### Task statement
Copy every entry below verbatim, except for images.

Transcribed page contents
■ ■ ■

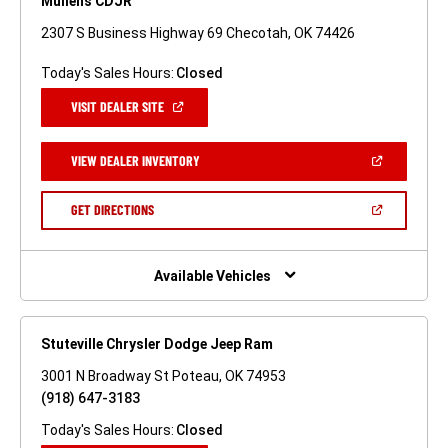
Mullens CDJR
2307 S Business Highway 69 Checotah, OK 74426
Today's Sales Hours:
Closed
(OPEN
VISIT DEALER SITE
IN
A
NEW
(OPEN
VIEW DEALER INVENTORY
WINDOW)
IN
A
NEW
(OPEN
GET DIRECTIONS
WINDOW)
IN
A
NEW
WINDOW)
Available Vehicles
Stuteville Chrysler Dodge Jeep Ram
3001 N Broadway St Poteau, OK 74953
(918) 647-3183
Today's Sales Hours:
Closed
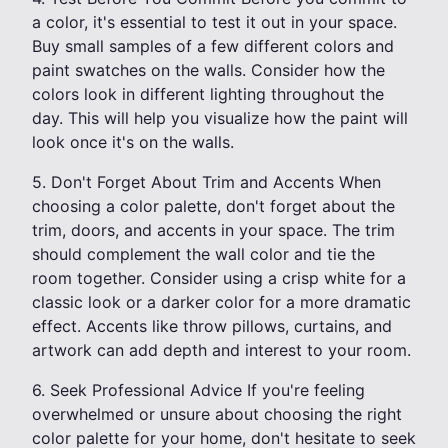
a color, it's essential to test it out in your space.
Buy small samples of a few different colors and
paint swatches on the walls. Consider how the
colors look in different lighting throughout the
day. This will help you visualize how the paint will
look once it's on the walls.
5. Don't Forget About Trim and Accents When
choosing a color palette, don't forget about the
trim, doors, and accents in your space. The trim
should complement the wall color and tie the
room together. Consider using a crisp white for a
classic look or a darker color for a more dramatic
effect. Accents like throw pillows, curtains, and
artwork can add depth and interest to your room.
6. Seek Professional Advice If you're feeling
overwhelmed or unsure about choosing the right
color palette for your home, don't hesitate to seek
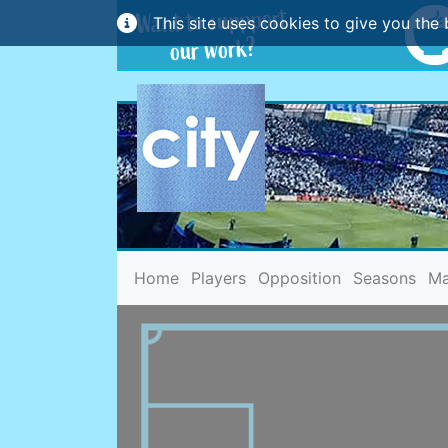
This site uses cookies to give you the 
(current)
Home
Players
Opposition
Seasons
Ma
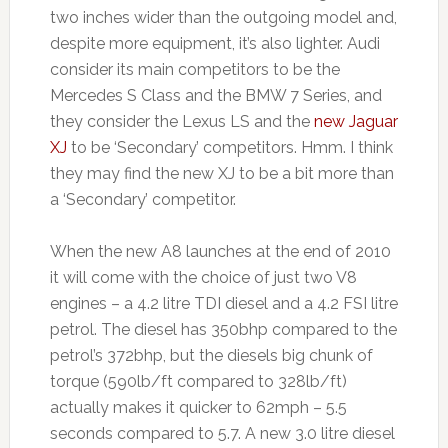
two inches wider than the outgoing model and,
despite more equipment, it’s also lighter. Audi
consider its main competitors to be the
Mercedes S Class and the BMW 7 Series, and
they consider the Lexus LS and the
new Jaguar
XJ
to be ‘Secondary’ competitors. Hmm. I think
they may find the new XJ to be a bit more than
a ‘Secondary’ competitor.
When the new A8 launches at the end of 2010
it will come with the choice of just two V8
engines – a 4.2 litre TDI diesel and a 4.2 FSI litre
petrol. The diesel has 350bhp compared to the
petrol’s 372bhp, but the diesels big chunk of
torque (590lb/ft compared to 328lb/ft)
actually makes it quicker to 62mph – 5.5
seconds compared to 5.7. A new 3.0 litre diesel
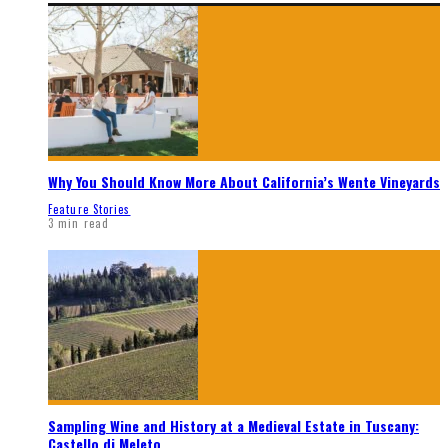
Why You Should Know More About California’s Wente Vineyards
Feature Stories
3 min read
Sampling Wine and History at a Medieval Estate in Tuscany:
Castello di Meleto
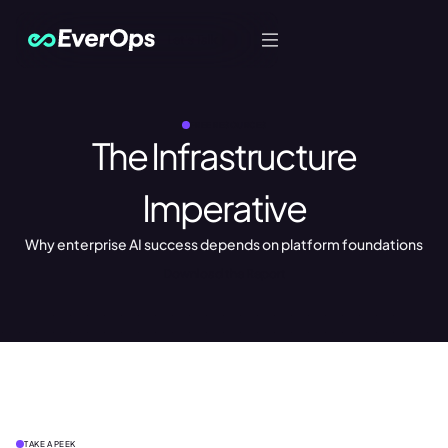
Let's Talk
FREE RESOURCES
The Infrastructure
Imperative
Why enterprise AI success depends on platform foundations
Download the Report
TAKE A PEEK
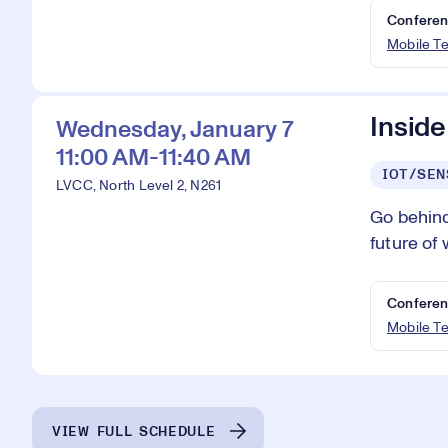
Conferen
Mobile T
Inside
Wednesday, January 7
11:00 AM-11:40 AM
IOT/SEN
LVCC, North Level 2, N261
Go behind
future of 
Conferen
Mobile T
VIEW FULL SCHEDULE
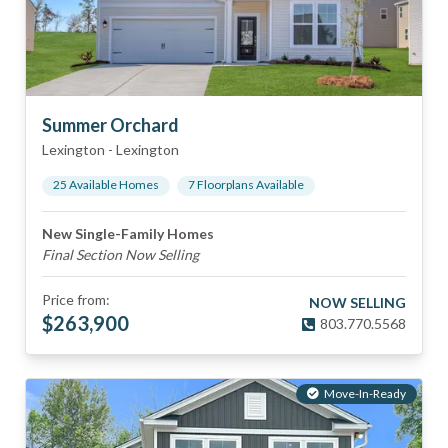
Summer Orchard
Lexington
-
Lexington
25
Available Home
s
7
Floorplan
s
Available
New Single-Family Homes
Final Section Now Selling
Price from:
NOW SELLING
$
263,900
803.770.5568
Move-In-Ready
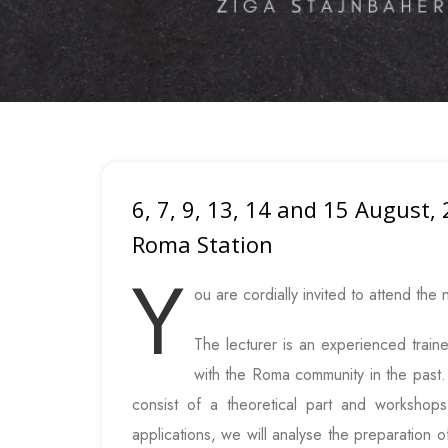
6, 7, 9, 13, 14 and 15 August,
Roma Station
Y
ou are cordially invited to attend the 
The lecturer is an experienced train
with the Roma community in the past. T
consist of a theoretical part and workshop
applications, we will analyse the preparation o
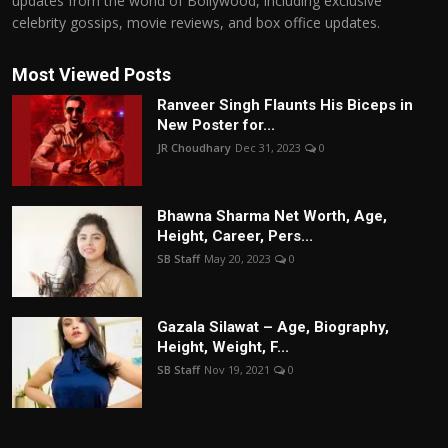
updates from the world of Bollywood, including exclusive
celebrity gossips, movie reviews, and box office updates.
Most Viewed Posts
Ranveer Singh Flaunts His Biceps in
New Poster for...
JR Choudhary
Dec 31, 2023
0
Bhawna Sharma Net Worth, Age,
Height, Career, Pers...
SB Staff
May 20, 2023
0
Gazala Silawat – Age, Biography,
Height, Weight, F...
SB Staff
Nov 19, 2021
0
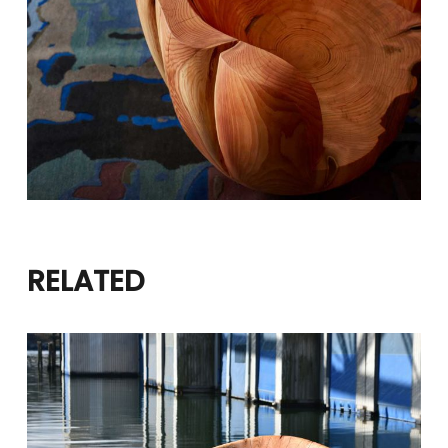
RELATED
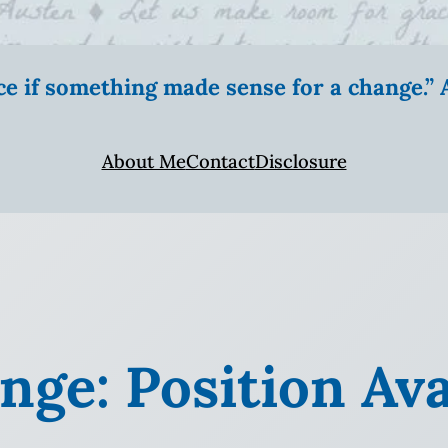
ice if something made sense for a change.
About Me
Contact
Disclosure
ge: Position Ava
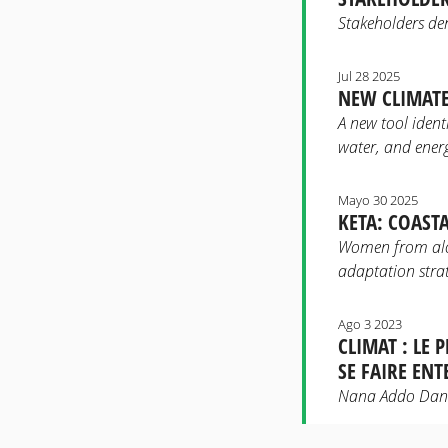
Stakeholders de
Jul 28 2025
NEW CLIMATE
A new tool ident
water, and ener
Mayo 30 2025
KETA: COAST
Women from alo
adaptation strat
Ago 3 2023
CLIMAT : LE
SE FAIRE EN
Nana Addo Dankw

■ ■ ■

### Written solution
Mullens CDJR
2307 S Business Highway 69 Checotah, OK 74426
Today's Sales Hours:
Closed
(OPEN
VISIT DEALER SITE
IN
A
NEW
(OPEN
VIEW DEALER INVENTORY
WINDOW)
IN
A
NEW
(OPEN
GET DIRECTIONS
WINDOW)
IN
A
NEW
WINDOW)
Available Vehicles
Stuteville Chrysler Dodge Jeep Ram
3001 N Broadway St Poteau, OK 74953
(918) 647-3183
Today's Sales Hours:
Closed
a color, it's essential to test it out in your space.
Buy small samples of a few different colors and
paint swatches on the walls. Consider how the
colors look in different lighting throughout the
day. This will help you visualize how the paint will
look once it's on the walls.
5. Don't Forget About Trim and Accents When
choosing a color palette, don't forget about the
trim, doors, and accents in your space. The trim
should complement the wall color and tie the
room together. Consider using a crisp white for a
classic look or a darker color for a more dramatic
effect. Accents like throw pillows, curtains, and
artwork can add depth and interest to your room.
6. Seek Professional Advice If you're feeling
overwhelmed or unsure about choosing the right
color palette for your home, don't hesitate to seek
This site uses cookies to give you the 
(current)
Home
Players
Opposition
Seasons
Ma
two inches wider than the outgoing model and,
despite more equipment, it’s also lighter. Audi
consider its main competitors to be the
Mercedes S Class and the BMW 7 Series, and
they consider the Lexus LS and the
new Jaguar
XJ
to be ‘Secondary’ competitors. Hmm. I think
they may find the new XJ to be a bit more than
a ‘Secondary’ competitor.
When the new A8 launches at the end of 2010
it will come with the choice of just two V8
engines – a 4.2 litre TDI diesel and a 4.2 FSI litre
petrol. The diesel has 350bhp compared to the
petrol’s 372bhp, but the diesels big chunk of
torque (590lb/ft compared to 328lb/ft)
actually makes it quicker to 62mph – 5.5
seconds compared to 5.7. A new 3.0 litre diesel
Why You Should Know More About California’s Wente Vineyards
Feature Stories
3 min read
Sampling Wine and History at a Medieval Estate in Tuscany:
Castello di Meleto
Let's Talk
FREE RESOURCES
The Infrastructure
Imperative
Why enterprise AI success depends on platform foundations
Download the Report
TAKE A PEEK
Conferen
Mobile T
Inside
Wednesday, January 7
11:00 AM-11:40 AM
IOT/SEN
LVCC, North Level 2, N261
Go behind
future of 
Conferen
Mobile T
VIEW FULL SCHEDULE
Summer Orchard
Lexington
-
Lexington
25
Available Home
s
7
Floorplan
s
Available
New Single-Family Homes
Final Section Now Selling
Price from:
NOW SELLING
$
263,900
803.770.5568
Move-In-Ready
6, 7, 9, 13, 14 and 15 August,
Roma Station
Y
ou are cordially invited to attend the 
The lecturer is an experienced train
with the Roma community in the past. T
consist of a theoretical part and workshop
applications, we will analyse the preparation o
updates from the world of Bollywood, including exclusive
celebrity gossips, movie reviews, and box office updates.
Most Viewed Posts
Ranveer Singh Flaunts His Biceps in
New Poster for...
JR Choudhary
Dec 31, 2023
0
Bhawna Sharma Net Worth, Age,
Height, Career, Pers...
SB Staff
May 20, 2023
0
Gazala Silawat – Age, Biography,
Height, Weight, F...
SB Staff
Nov 19, 2021
0
RELATED
ice if something made sense for a change.
About Me
Contact
Disclosure
ge: Position Ava
Stakeholders de
Jul 28 2025
NEW CLIMATE
A new tool ident
water, and ener
Mayo 30 2025
KETA: COAST
Women from alo
adaptation strat
Ago 3 2023
CLIMAT : LE
SE FAIRE EN
Nana Addo Dankw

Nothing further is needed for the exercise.